PROBLEM DESCRIPTION —
Please output exactly the lines from the one containing "10位 (9)/旧市街の城壁（クロアチア）" through the end of the records below, leaving out any pictures.

[Records from a data source]
==============================
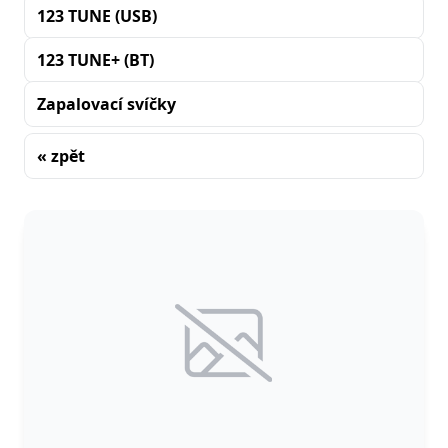
123 TUNE (USB)
123 TUNE+ (BT)
Zapalovací svíčky
« zpět
Řazení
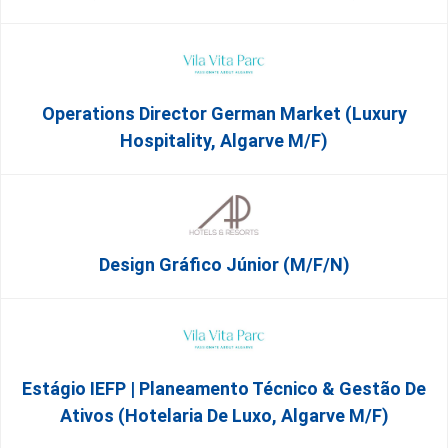
Operations Director German Market (Luxury
Hospitality, Algarve M/F)
Design Gráfico Júnior (m/f/n)
Estágio IEFP | Planeamento Técnico & Gestão De
Ativos (Hotelaria De Luxo, Algarve M/F)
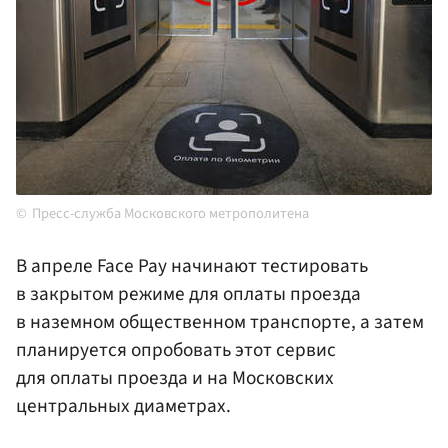
Пресс-служба Московского метрополитена
В апреле Face Pay начинают тестировать
в закрытом режиме для оплаты проезда
в наземном общественном транспорте, а затем
планируется опробовать этот сервис
для оплаты проезда и на Московских
центральных диаметрах.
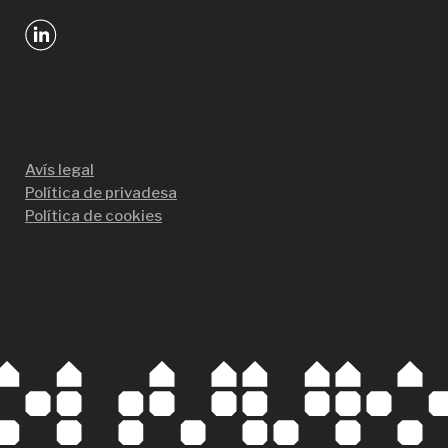
Avís legal
Política de privadesa
Política de cookies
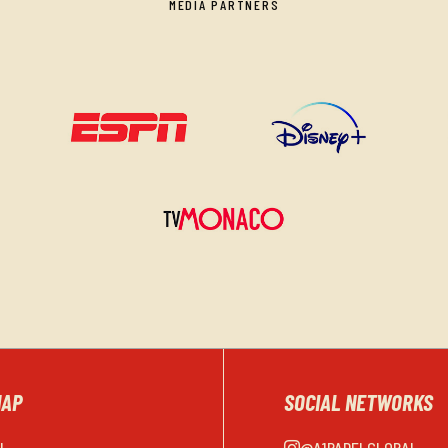
MEDIA PARTNERS
MAP
SOCIAL NETWORKS
EL
@A1PADELGLOBAL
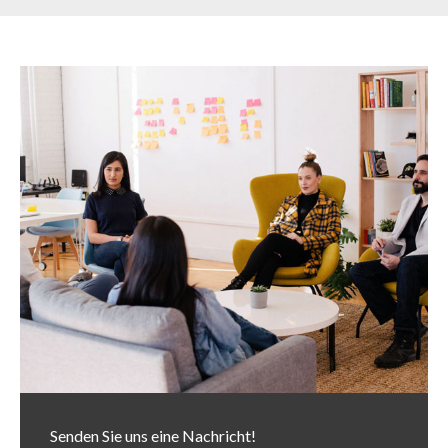
Senden Sie uns eine Nachricht!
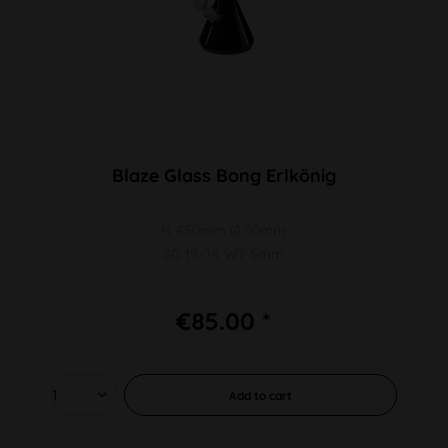
Blaze Glass Bong Erlkönig
H 450mm Ø 50mm
SG 19/14 WT 5mm
€85.00 *
Add to
cart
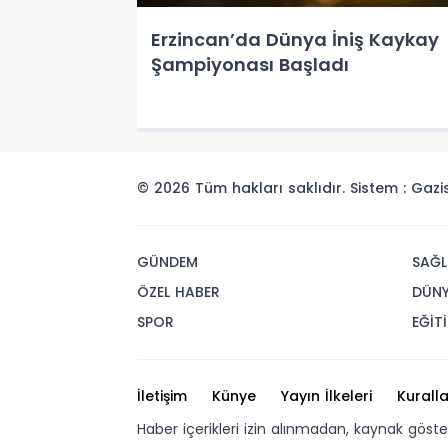
Erzincan’da Dünya İniş Kaykay
Şampiyonası Başladı
© 2026 Tüm hakları saklıdır. Sistem : Gaz
GÜNDEM
SAĞL
ÖZEL HABER
DÜN
SPOR
EĞİT
İletişim
Künye
Yayın İlkeleri
Kuralla
Haber içerikleri izin alınmadan, kaynak göst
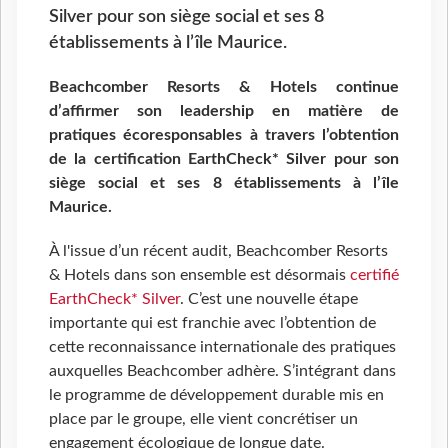
Silver pour son siège social et ses 8
établissements à l’île Maurice.
Beachcomber Resorts & Hotels continue
d’affirmer son leadership en matière de
pratiques écoresponsables à travers l’obtention
de la certification EarthCheck* Silver pour son
siège social et ses 8 établissements à l’île
Maurice.
À l'issue d’un récent audit, Beachcomber Resorts
& Hotels dans son ensemble est désormais
certifié
EarthCheck* Silver
. C’est une nouvelle étape
importante qui est franchie avec l’obtention de
cette reconnaissance internationale des pratiques
auxquelles Beachcomber adhère. S’intégrant dans
le programme de développement durable mis en
place par le groupe, elle vient concrétiser un
engagement écologique de longue date.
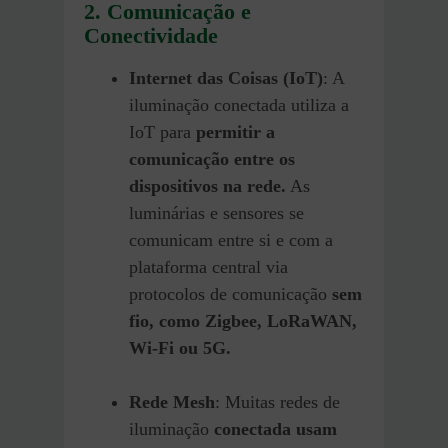
2. Comunicação e
Conectividade
Internet das Coisas (IoT)
: A
iluminação conectada utiliza a
IoT para
permitir a
comunicação entre os
dispositivos na rede.
As
luminárias e sensores se
comunicam entre si e com a
plataforma central via
protocolos de comunicação
sem
fio, como Zigbee, LoRaWAN,
Wi-Fi ou 5G.
Rede Mesh
: Muitas redes de
iluminação
conectada usam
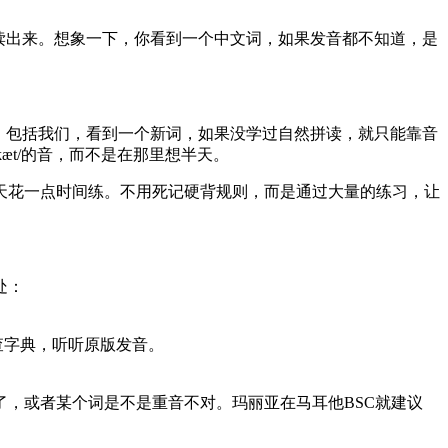
读出来。想象一下，你看到一个中文词，如果发音都不知道，是
，包括我们，看到一个新词，如果没学过自然拼读，就只能靠音
æt/的音，而不是在那里想半天。
天花一点时间练。不用死记硬背规则，而是通过大量的练习，让
处：
查字典，听听原版发音。
，或者某个词是不是重音不对。玛丽亚在马耳他BSC就建议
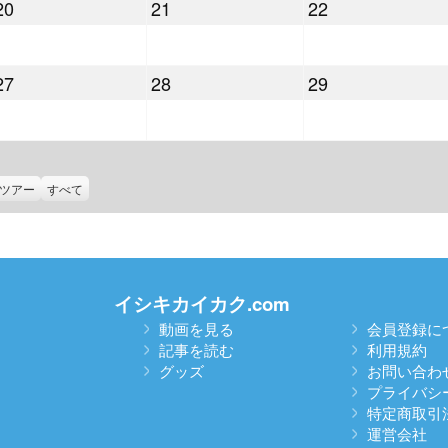
2022
2022
2022
20
21
22
月
月
月
年
年
年
13
14
15
7
7
7
日
日
日
2022
2022
2022
27
28
29
月
月
月
年
年
年
20
21
22
7
7
7
日
日
日
月
月
月
27
28
29
ツアー
すべて
日
日
日
イシキカイカク.com
動画を見る
会員登録に
記事を読む
利用規約
グッズ
お問い合わ
プライバシ
特定商取引
運営会社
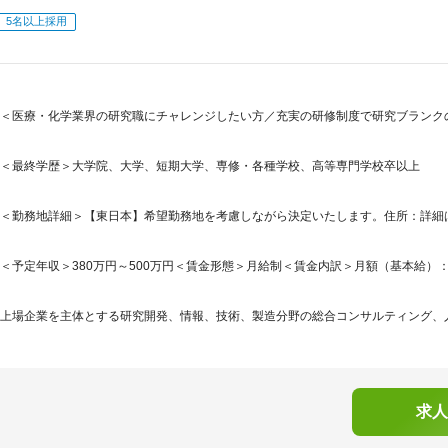
5名以上採用
＜医療・化学業界の研究職にチャレンジしたい方／充実の研修制度で研究ブランク
＜最終学歴＞大学院、大学、短期大学、専修・各種学校、高等専門学校卒以上
＜勤務地詳細＞【東日本】希望勤務地を考慮しながら決定いたします。住所：詳細
＜予定年収＞380万円～500万円＜賃金形態＞月給制＜賃金内訳＞月額（基本給）：200,0
上場企業を主体とする研究開発、情報、技術、製造分野の総合コンサルティング、人
求人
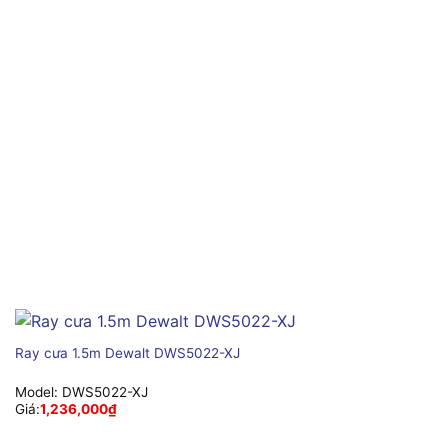
Ray cưa 1.5m Dewalt DWS5022-XJ
Model:
DWS5022-XJ
Giá:
1,236,000
₫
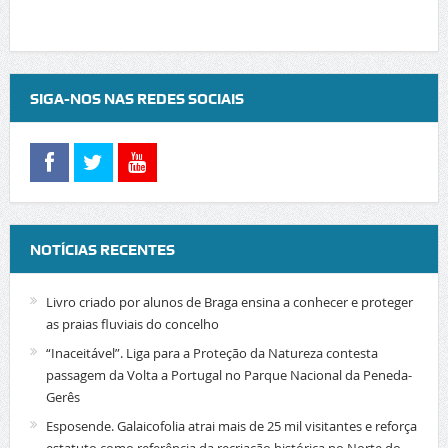
SIGA-NOS NAS REDES SOCIAIS
NOTÍCIAS RECENTES
Livro criado por alunos de Braga ensina a conhecer e proteger
as praias fluviais do concelho
“Inaceitável”. Liga para a Proteção da Natureza contesta
passagem da Volta a Portugal no Parque Nacional da Peneda-
Gerês
Esposende. Galaicofolia atrai mais de 25 mil visitantes e reforça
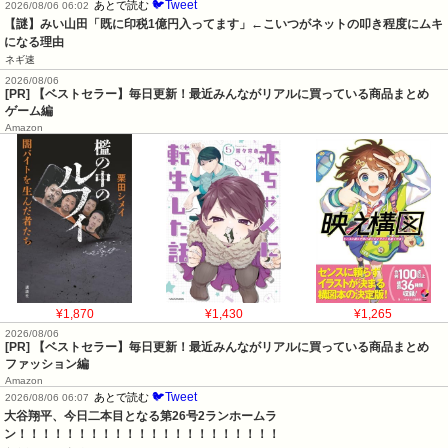
🐦Tweet
あとで読む
2026/08/06 06:02
【謎】みい山田「既に印税1億円入ってます」←こいつがネットの叩き程度にムキ
になる理由
ネギ速
2026/08/06
[PR] 【ベストセラー】毎日更新！最近みんながリアルに買っている商品まとめ
ゲーム編
Amazon
¥1,870
¥1,430
¥1,265
2026/08/06
[PR] 【ベストセラー】毎日更新！最近みんながリアルに買っている商品まとめ
ファッション編
Amazon
🐦Tweet
あとで読む
2026/08/06 06:07
大谷翔平、今日二本目となる第26号2ランホームラ
ン！！！！！！！！！！！！！！！！！！！！！！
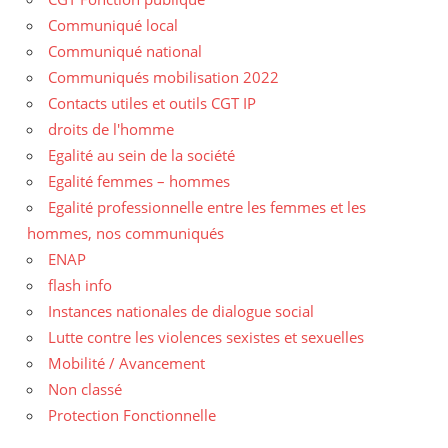
Communiqué local
Communiqué national
Communiqués mobilisation 2022
Contacts utiles et outils CGT IP
droits de l'homme
Egalité au sein de la société
Egalité femmes – hommes
Egalité professionnelle entre les femmes et les
hommes, nos communiqués
ENAP
flash info
Instances nationales de dialogue social
Lutte contre les violences sexistes et sexuelles
Mobilité / Avancement
Non classé
Protection Fonctionnelle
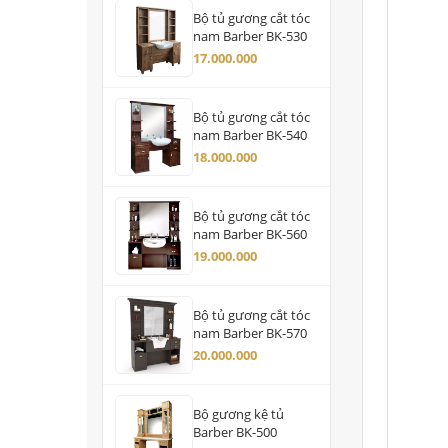
Bộ tủ gương cắt tóc
nam Barber BK-530
17.000.000
Bộ tủ gương cắt tóc
nam Barber BK-540
18.000.000
Bộ tủ gương cắt tóc
nam Barber BK-560
19.000.000
Bộ tủ gương cắt tóc
nam Barber BK-570
20.000.000
Bộ gương kệ tủ
Barber BK-500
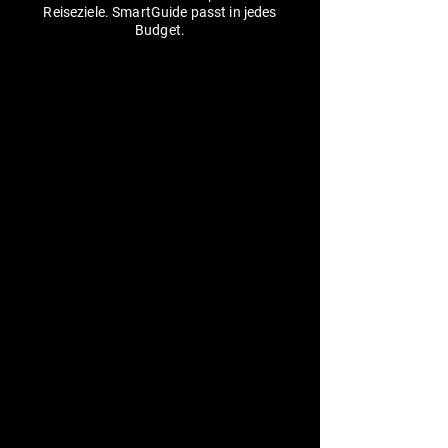
Reiseziele. SmartGuide passt in jedes
Budget.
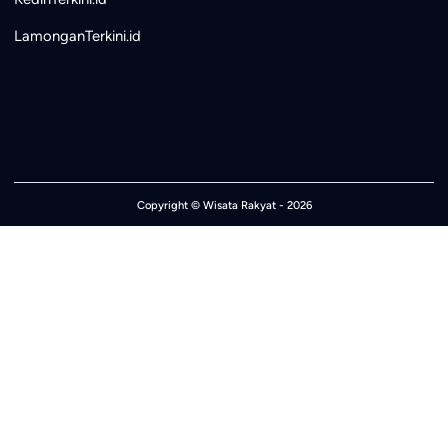
LamonganTerkini.id
Copyright ©
Wisata Rakyat
- 2026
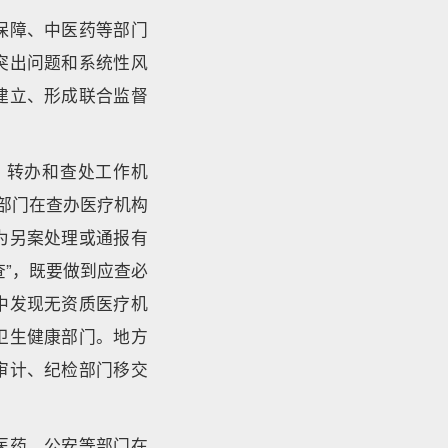
保障、中医药等部门
突出问题和系统性风
建立、形成联合监督
、转办和查处工作机
部门在查办医疗机构
为另案处理或通报有
”，既要做到应查必
中发现无资质医疗机
卫生健康部门。地方
审计、纪检部门移交
医药、公安等部门在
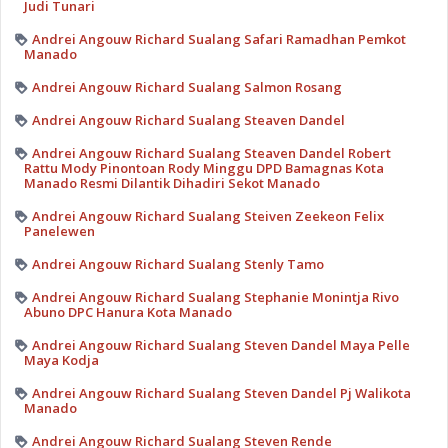
Judi Tunari
Andrei Angouw Richard Sualang Safari Ramadhan Pemkot
Manado
Andrei Angouw Richard Sualang Salmon Rosang
Andrei Angouw Richard Sualang Steaven Dandel
Andrei Angouw Richard Sualang Steaven Dandel Robert
Rattu Mody Pinontoan Rody Minggu DPD Bamagnas Kota
Manado Resmi Dilantik Dihadiri Sekot Manado
Andrei Angouw Richard Sualang Steiven Zeekeon Felix
Panelewen
Andrei Angouw Richard Sualang Stenly Tamo
Andrei Angouw Richard Sualang Stephanie Monintja Rivo
Abuno DPC Hanura Kota Manado
Andrei Angouw Richard Sualang Steven Dandel Maya Pelle
Maya Kodja
Andrei Angouw Richard Sualang Steven Dandel Pj Walikota
Manado
Andrei Angouw Richard Sualang Steven Rende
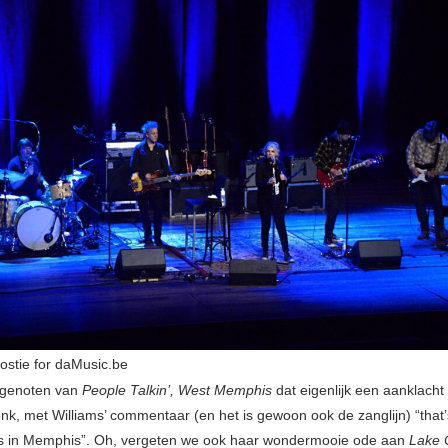
oostie for daMusic.be
genoten van
People Talkin’, West Memphis
dat eigenlijk een aanklacht
lonk, met Williams’ commentaar (en het is gewoon ook de zanglijn) “that
gs in Memphis”. Oh, vergeten we ook haar wondermooie ode aan
Lake 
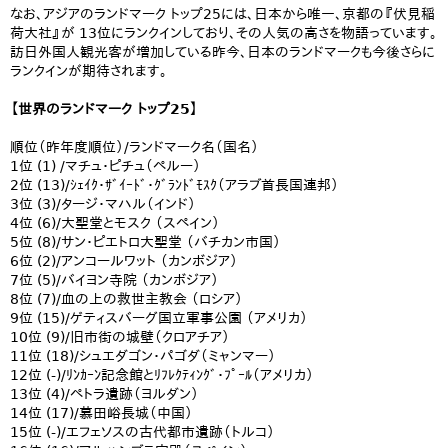
なお、アジアのランドマーク トップ25には、日本から唯一、京都の『伏見稲
荷大社』が 13位にランクインしており、その人気の高さを物語っています。
訪日外国人観光客が増加している昨今、日本のランドマークも今後さらに
ランクインが期待されます。
【世界のランドマーク トップ25】
順位（昨年度順位）/ランドマーク名（国名）
1位 (1) /マチュ・ピチュ（ペルー）
2位 (13)/ｼｪｲｸ・ｻﾞｲｰﾄﾞ・ｸﾞﾗﾝﾄﾞﾓｽｸ（アラブ首長国連邦）
3位 (3)/タージ・マハル（インド）
4位 (6)/大聖堂とモスク （スペイン）
5位 (8)/サン・ピエトロ大聖堂 （バチカン市国）
6位 (2)/アンコールワット （カンボジア）
7位 (5)/バイヨン寺院 （カンボジア）
8位 (7)/血の上の救世主教会 （ロシア）
9位 (15)/ゲティスバーグ国立軍事公園 （アメリカ）
10位 (9)/旧市街の城壁（クロアチア）
11位 (18)/シュエダゴン・パゴダ（ミャンマー）
12位 (-)/ﾘﾝｶｰﾝ記念館とﾘﾌﾚｸﾃｨﾝｸﾞ・ﾌﾟｰﾙ（アメリカ）
13位 (4)/ペトラ遺跡（ヨルダン）
14位 (17)/慕田峪長城（中国）
15位 (-)/エフェソスの古代都市遺跡（トルコ）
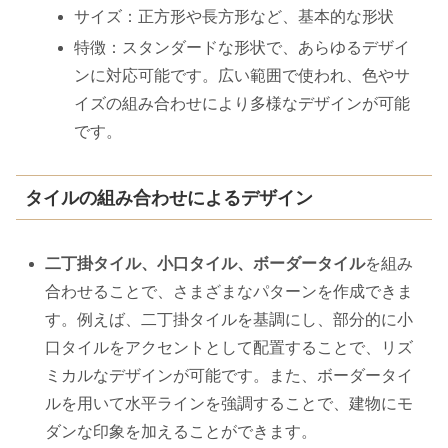
サイズ：正方形や長方形など、基本的な形状
特徴：スタンダードな形状で、あらゆるデザイ
ンに対応可能です。広い範囲で使われ、色やサ
イズの組み合わせにより多様なデザインが可能
です。
タイルの組み合わせによるデザイン
二丁掛タイル、小口タイル、ボーダータイル
を組み
合わせることで、さまざまなパターンを作成できま
す。例えば、二丁掛タイルを基調にし、部分的に小
口タイルをアクセントとして配置することで、リズ
ミカルなデザインが可能です。また、ボーダータイ
ルを用いて水平ラインを強調することで、建物にモ
ダンな印象を加えることができます。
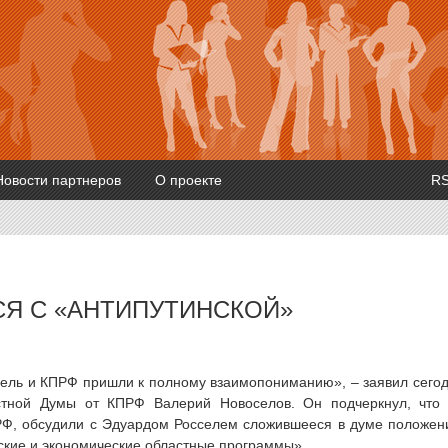
Новости партнеров
О проекте
R
Я С «АНТИПУТИНСКОЙ»
сель и КПРФ пришли к полному взаимопониманию», – заявил сего
стной Думы от КПРФ Валерий Новоселов. Он подчеркнул, что
РФ, обсудили с Эдуардом Росселем сложившееся в думе положен
ские и экономические областные программы».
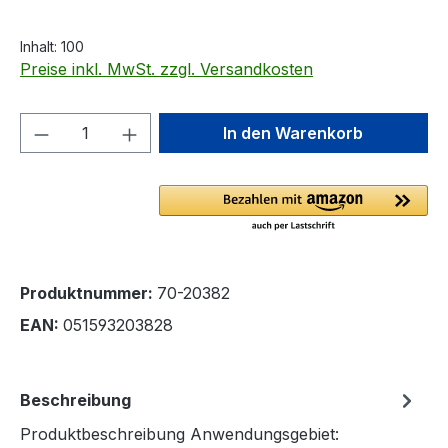
Inhalt:
100
Preise inkl. MwSt. zzgl. Versandkosten
Produkt Anzahl: Gib den gewünschten We
In den Warenkorb
Produktnummer:
70-20382
EAN:
051593203828
Beschreibung
Produktbeschreibung Anwendungsgebiet:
==============================
ANSWER SECTION —
10位 (9)/旧市街の城壁（クロアチア）
11位 (18)/シュエダゴン・パゴダ（ミャンマー）
12位 (-)/ﾘﾝｶｰﾝ記念館とﾘﾌﾚｸﾃｨﾝｸﾞ・ﾌﾟｰﾙ（アメリカ）
13位 (4)/ペトラ遺跡（ヨルダン）
14位 (17)/慕田峪長城（中国）
15位 (-)/エフェソスの古代都市遺跡（トルコ）
サイズ：正方形や長方形など、基本的な形状
特徴：スタンダードな形状で、あらゆるデザイ
ンに対応可能です。広い範囲で使われ、色やサ
イズの組み合わせにより多様なデザインが可能
です。
タイルの組み合わせによるデザイン
二丁掛タイル、小口タイル、ボーダータイル
を組み
合わせることで、さまざまなパターンを作成できま
す。例えば、二丁掛タイルを基調にし、部分的に小
口タイルをアクセントとして配置することで、リズ
ミカルなデザインが可能です。また、ボーダータイ
ルを用いて水平ラインを強調することで、建物にモ
ダンな印象を加えることができます。
Новости партнеров
О проекте
R
Я С «АНТИПУТИНСКОЙ»
сель и КПРФ пришли к полному взаимопониманию», – заявил сего
стной Думы от КПРФ Валерий Новоселов. Он подчеркнул, что
РФ, обсудили с Эдуардом Росселем сложившееся в думе положен
ские и экономические областные программы».
Inhalt:
100
Preise inkl. MwSt. zzgl. Versandkosten
Produkt Anzahl: Gib den gewünschten We
In den Warenkorb
Produktnummer:
70-20382
EAN:
051593203828
Beschreibung
Produktbeschreibung Anwendungsgebiet:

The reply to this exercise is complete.